Code-First is a great way to stand up a data access layer quickly and with minimal pain. Code-First really excels because it allows you to easily blow away your schema. But Code-First isn’t a great scheme if you want to do a lot of stored procedures, or if your system contains a lot of views. In those systems, it makes more sense to have something more focused on the SQL part.
In this post, we are going to discuss using database projects as a means to database change control. The database project has been with Visual Studio for a long time. They are similar to Entity Framework Code-First, in that they will create a database that matches the configured schema.
Visual Studio database projects and Entity Framework Code-First have a big advantage over change-based storage schemes (we will cover those later). The big advantage is that in source control you can see what your current system should be. You can look at a single TimeLogItem.cs file or a TimeLogItem.sql file to determine what the underlying database table should be. When we dive into change based schemes this problem will become more obvious.

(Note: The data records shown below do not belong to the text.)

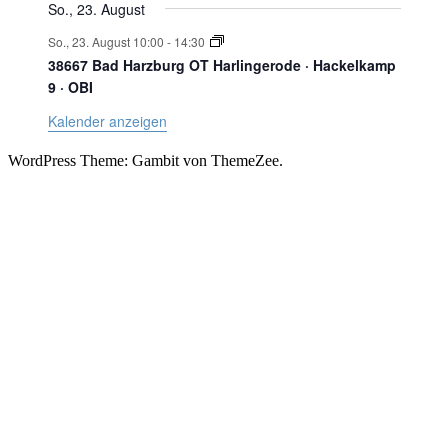
So., 23. August
So., 23. August 10:00
-
14:30
38667 Bad Harzburg OT Harlingerode · Hackelkamp
9 · OBI
Kalender anzeigen
WordPress Theme: Gambit von ThemeZee.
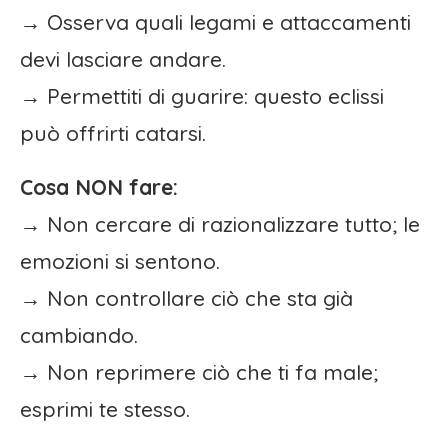
→ Osserva quali legami e attaccamenti
devi lasciare andare.
→ Permettiti di guarire: questo eclissi
può offrirti catarsi.
Cosa NON fare:
→ Non cercare di razionalizzare tutto; le
emozioni si sentono.
→ Non controllare ciò che sta già
cambiando.
→ Non reprimere ciò che ti fa male;
esprimi te stesso.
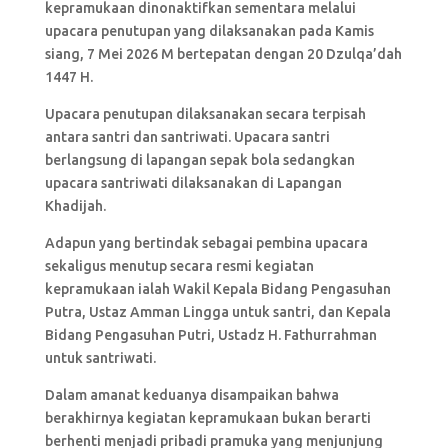
kepramukaan dinonaktifkan sementara melalui
upacara penutupan yang dilaksanakan pada Kamis
siang, 7 Mei 2026 M bertepatan dengan 20 Dzulqa’dah
1447 H.
Upacara penutupan dilaksanakan secara terpisah
antara santri dan santriwati. Upacara santri
berlangsung di lapangan sepak bola sedangkan
upacara santriwati dilaksanakan di Lapangan
Khadijah.
Adapun yang bertindak sebagai pembina upacara
sekaligus menutup secara resmi kegiatan
kepramukaan ialah Wakil Kepala Bidang Pengasuhan
Putra, Ustaz Amman Lingga untuk santri, dan Kepala
Bidang Pengasuhan Putri, Ustadz H. Fathurrahman
untuk santriwati.
Dalam amanat keduanya disampaikan bahwa
berakhirnya kegiatan kepramukaan bukan berarti
berhenti menjadi pribadi pramuka yang menjunjung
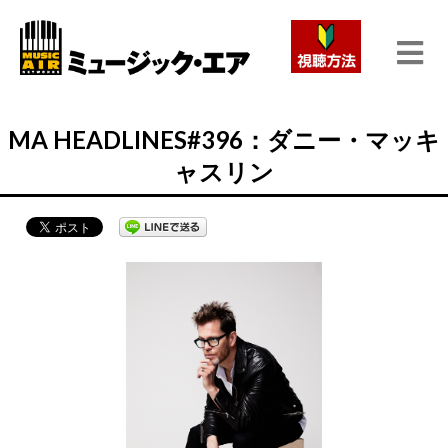
MA HEADLINES#396：ダニー・マッキ
ャスリン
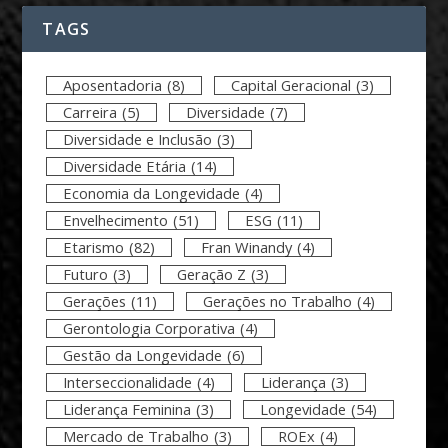
TAGS
Aposentadoria
(8)
Capital Geracional
(3)
Carreira
(5)
Diversidade
(7)
Diversidade e Inclusão
(3)
Diversidade Etária
(14)
Economia da Longevidade
(4)
Envelhecimento
(51)
ESG
(11)
Etarismo
(82)
Fran Winandy
(4)
Futuro
(3)
Geração Z
(3)
Gerações
(11)
Gerações no Trabalho
(4)
Gerontologia Corporativa
(4)
Gestão da Longevidade
(6)
Interseccionalidade
(4)
Liderança
(3)
Liderança Feminina
(3)
Longevidade
(54)
Mercado de Trabalho
(3)
ROEx
(4)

Database projects are nice in that they provide the best of two worlds. You can see what your current database schema should be (that way you can also use source control to see how things have changed over time) and they support adding random SQL things, such as views / stored procedures / triggers.
But database projects also have a downside, which is the same downside as Entity Framework Code-First: it’s painful if you want to make a change, and you risk harming your data. With a schema-based system, you often have to step out of the easy path and do something weird when you are writing scripts that will affect existing data. Creating a data migration with either schema is a little awkward.

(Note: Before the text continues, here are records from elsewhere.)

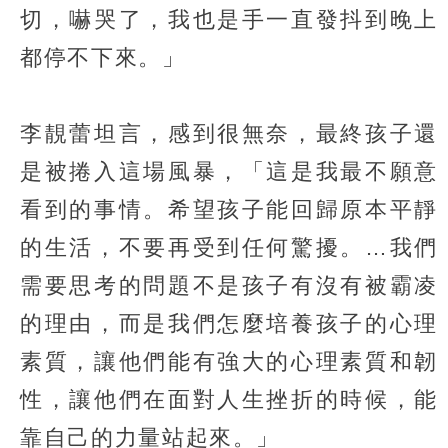
切，嚇哭了，我也是手一直發抖到晚上
都停不下來。」
李靚蕾坦言，感到很無奈，最終孩子還
是被捲入這場風暴，「這是我最不願意
看到的事情。希望孩子能回歸原本平靜
的生活，不要再受到任何驚擾。…我們
需要思考的問題不是孩子有沒有被霸凌
的理由，而是我們怎麼培養孩子的心理
素質，讓他們能有強大的心理素質和韌
性，讓他們在面對人生挫折的時候，能
靠自己的力量站起來。」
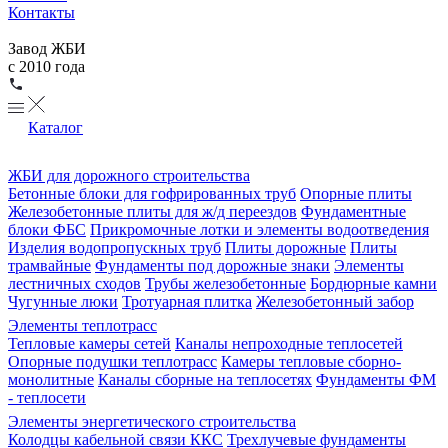
Контакты
Завод ЖБИ
с 2010 года
Каталог
ЖБИ для дорожного строительства
Бетонные блоки для гофрированных труб
Опорные плиты
Железобетонные плиты для ж/д переездов
Фундаментные
блоки ФБС
Прикромочные лотки и элементы водоотведения
Изделия водопропускных труб
Плиты дорожные
Плиты
трамвайные
Фундаменты под дорожные знаки
Элементы
лестничных сходов
Трубы железобетонные
Бордюрные камни
Чугунные люки
Тротуарная плитка
Железобетонный забор
Элементы теплотрасс
Тепловые камеры сетей
Каналы непроходные теплосетей
Опорные подушки теплотрасс
Камеры тепловые сборно-
монолитные
Каналы сборные на теплосетях
Фундаменты ФМ
- теплосети
Элементы энергетического строительства
Колодцы кабельной связи ККС
Трехлучевые фундаменты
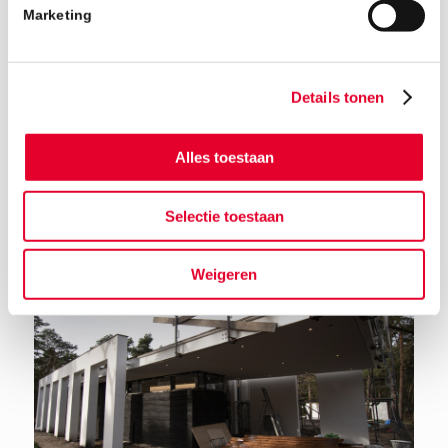
Marketing
Details tonen
Alles toestaan
Terug naar het nieuwsoverzicht
Selectie toestaan
Weigeren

So how do we perform a data migration to a database project? We’ll add a database project to our existing Visual Studio project.
Since we already have a database, we will import it. Right-click on the database project and select “Import | Database”.
Connect to the DbSrcExampleBase database.
Then we will turn off automatic migrations.
And we are done. It’s that simple. To perform an upgrade, just right-click on the database project and click “Publish”.
To test this, we’ll add a new database table named “tests”.
Right-click and publish the update. You should now have a new table “tests” in the database.
The database project has two advantages. First, it is a schema-based system so it works great with source control for tracking database changes over time. Second, it uses SQL scripts as the source, which I think works better for many developers. Personally, I like using database scripts because they fit well into how I develop applications by allowing me to store the scripts I create along the way.
In the end, it’s important to remember that database projects fall into the same problems as Entity Framework Code-First in that they don’t work well when you need to make big changes, especially big changes that have repercussions for data.